Eu me lembro de uma situação em que o Tino, ao entregar as provas corrigidas, soltou algo do tipo: ‘Maria Tereza, eu esperava muito mais de você, vamos lá’? A prova valia 7,0 pontos e, se não me trai a memória, alcancei 4,0 pontos, ou seja, menos da média de 60%. A princípio aquela frase dita à meia voz me gerou um ligeiro constrangimento por ter desapontado o meu professor, afinal de contas, ele esperava muito mais de mim! Tão logo ressignifiquei essa emoção e reagi com desempenho superior àquele, na prova seguinte e, então, recebi elogios e sorrisos. Como me marcou! Esse era o Tino. E, a Matemática, passou a ser a disciplina em que eu mais me destacava e ele, com a ressalva do ‘poder da caneta’, conseguia me motivar aos estudos, tornando-se uma inspiração. A propósito nos falamos no início do ano de 2019, através de um grupo no whatsapp da turma do ensino médio. Poxa! Foi muito legal! Disse a ele sobre minhas boas lembranças da sua pessoa e que eu segui na carreira docente, na Matemática, o que o deixou bastante feliz.

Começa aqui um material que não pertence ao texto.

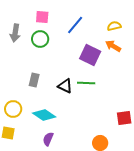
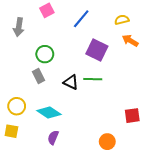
pink square: (42, 17) -> (47, 10), turned -32
green circle: (40, 39) -> (45, 54), moved
orange arrow: (113, 46) -> (130, 41), moved
gray rectangle: (34, 80) -> (39, 76), turned -40

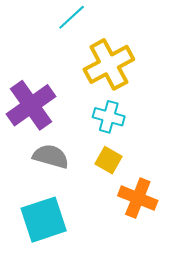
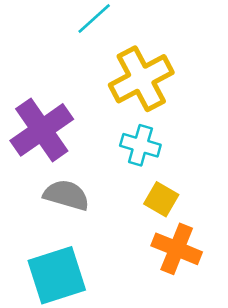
yellow square: (108, 160) -> (161, 199), moved

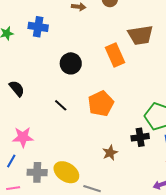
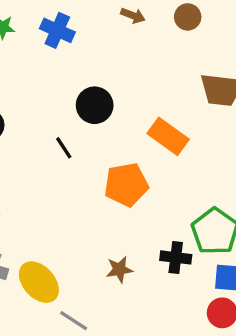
orange rectangle: (115, 55) -> (168, 136), moved, turned -45
black line: (61, 105) -> (64, 148), moved

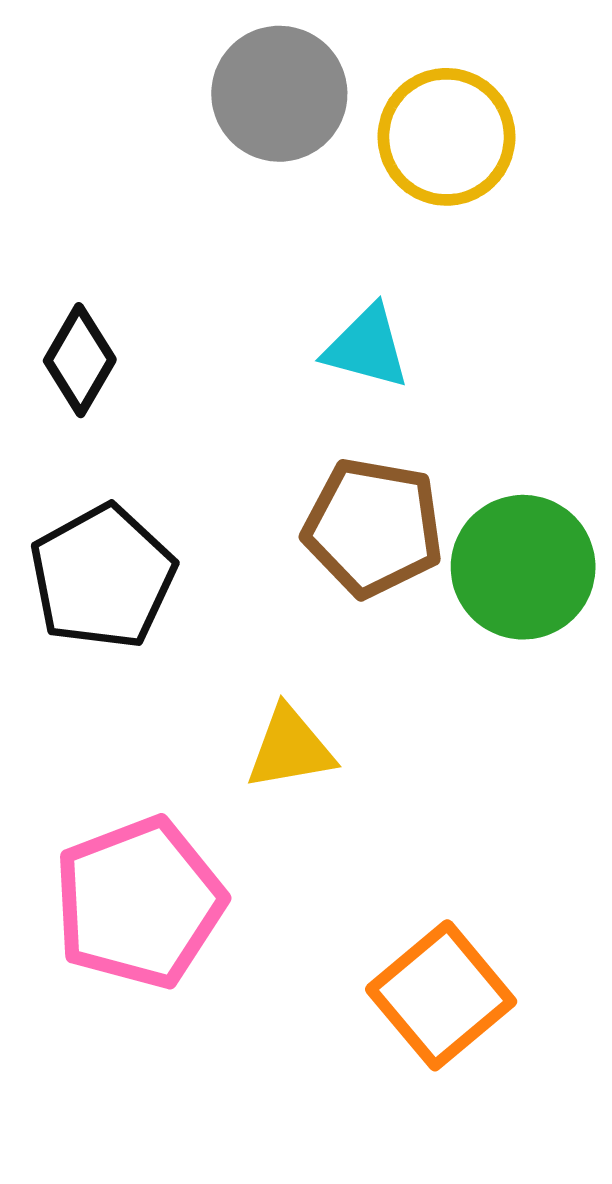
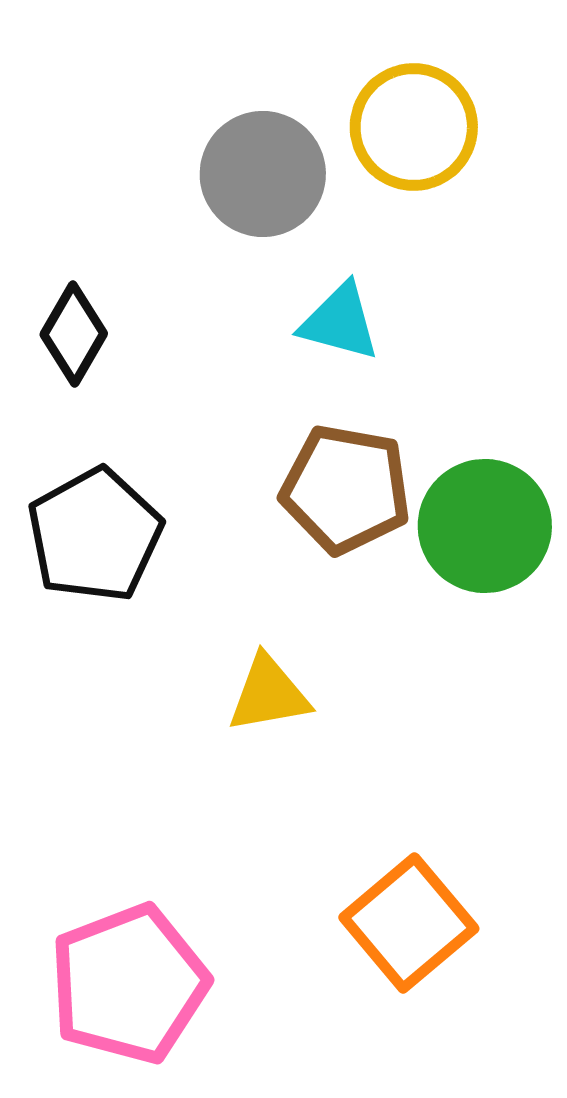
gray circle: (279, 94) -> (263, 174), moved
pink pentagon: (139, 903) -> (129, 984), moved

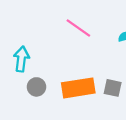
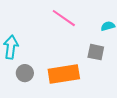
gray square: (113, 88) -> (96, 52), moved

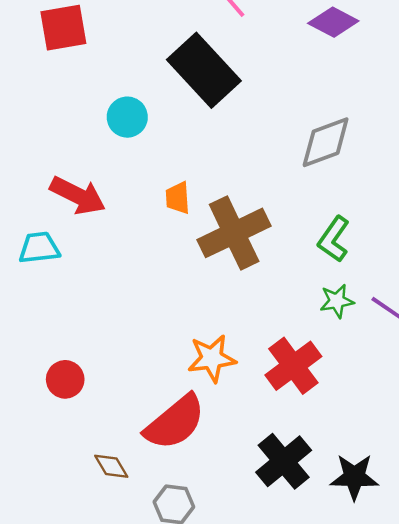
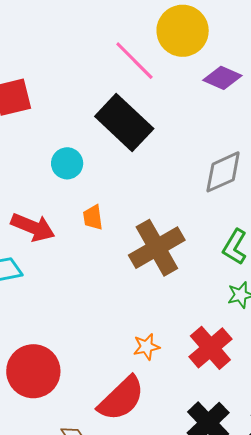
orange trapezoid: (178, 198) -> (93, 217), moved
orange star: (212, 358) -> (146, 347), size x0.7
red circle: (65, 379) -> (33, 371), size x1.8

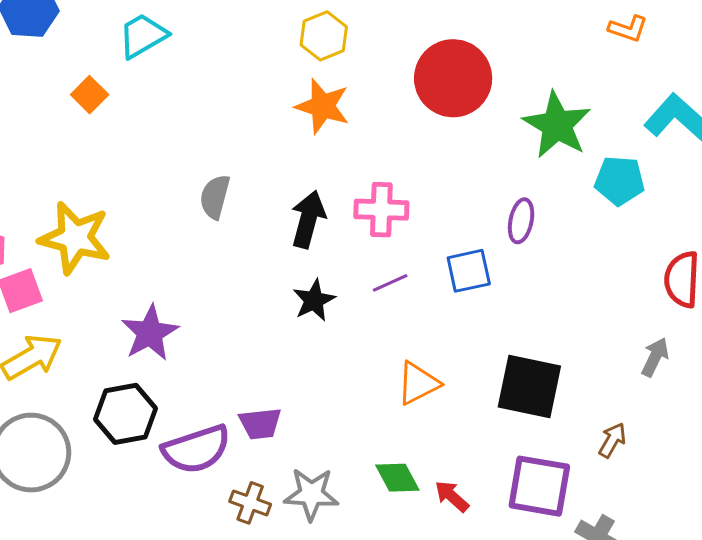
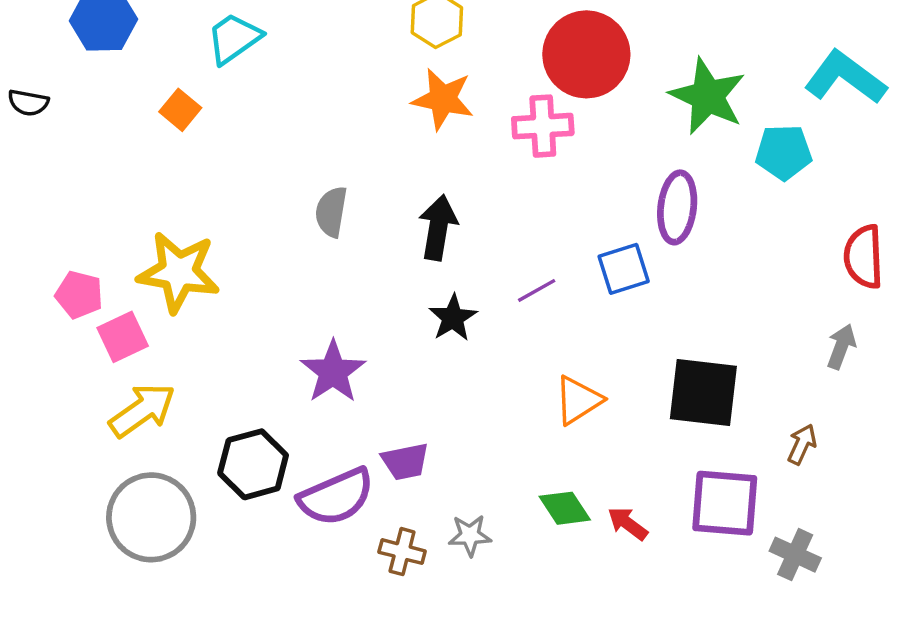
pink cross: (381, 210) -> (543, 126), moved
purple ellipse: (521, 221) -> (677, 207), size x1.4
purple star: (150, 333) -> (333, 372), moved
gray star: (311, 494) -> (470, 535), size x0.7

Já na última série do ensino médio, em 2003, mudei para outra escola particular onde foram muito intensas as emoções que vivenciei no processo de escolha do curso superior. Até esse momento de minha trajetória já havia cogitado algumas profissões: professora de algumas disciplinas como Português (Sim! Sempre amei!), Educação Física (com frequência era capitã dos times de futebol e vôlei do colégio, apenas) e Matemática (era boa nisso, gostava da ideia de fazer um quadro cheio de equações, gráficos) ou, ainda, Fisioterapeuta (de longe!! Ser professora era algo forte!!), Economista (não, não mesmo!!), Musicista (tenho certa afinidade com a música, desde criança, por muito pouco não o fiz!). Contudo, no decorrer do ano letivo nessa escola, realmente me vi totalmente inclinada à docência e isso se deve a duas professoras/mestras na arte de ensinar Matemática: Nica e Dea, que foram sem dúvidas fontes de inspiração e motivação para que eu concorresse em quatro vestibulares para o curso de Matemática. A atuação dessas professoras, cada qual à sua maneira, era admirável e me movia interiormente com uma força intensa, como se mexesse com minha identidade. Há poucos dias resgatei uma antiga foto da minha formatura do terceiro ano abraçada com a Nica! Que feliz lembrança! Compartilho.

Foto 11.: Eu e Nica, em minha conclusão do ensino médio

Fonte: arquivo pessoal

De fato eu me via nelas, atuando, ensinando, escrevendo na lousa, pacientemente ou energicamente (as duas tinham temperamentos opostos) e, eu seria, em minhas aspirações, uma justa composição de ambas. Jamais me esqueci daquelas letras e da disposição da matéria no quadro. Prestei quatro vestibulares para o curso de licenciatura em Matemática. Com a divulgação dos resultados, a princípio eu iria para a Universidade Federal de São João Del Rey (UFSJ), mas no dia seguinte, com o resultado da prova da UFV, minha escolha foi parar em Viçosa e cá144 construir um caminho repleto de experiências e trocas, que me trouxeram até o COLUNI e até aqui. E junto a você145, à Lívia e ao João Paulo, no dinâmico processo de provar desse estudo, seguirei compartilhando, oportunamente, aspectos de minha trajetória formativa com todos que nele se envolvem. Continuemos a contar sobre você, Raul. A propósito, e o COLUNI?

Inclusive, utilizo essa autobiografia para fazer certo desabafo um tanto pessimista: ao lembrar-me das minhas experiências, vivências e amizades do COLUNI, reluto em aceitar que ainda hei de viver período mais feliz e produtivo (produtivo no sentido pessoal, e não econômico) do que o do ensino médio. Cresci e mudei muito com o COLUNI.

144 Nesse momento de tecer os fios da tese, estou na cidade de Viçosa, após morar dois anos em São Carlos em função das disciplinas do doutorado.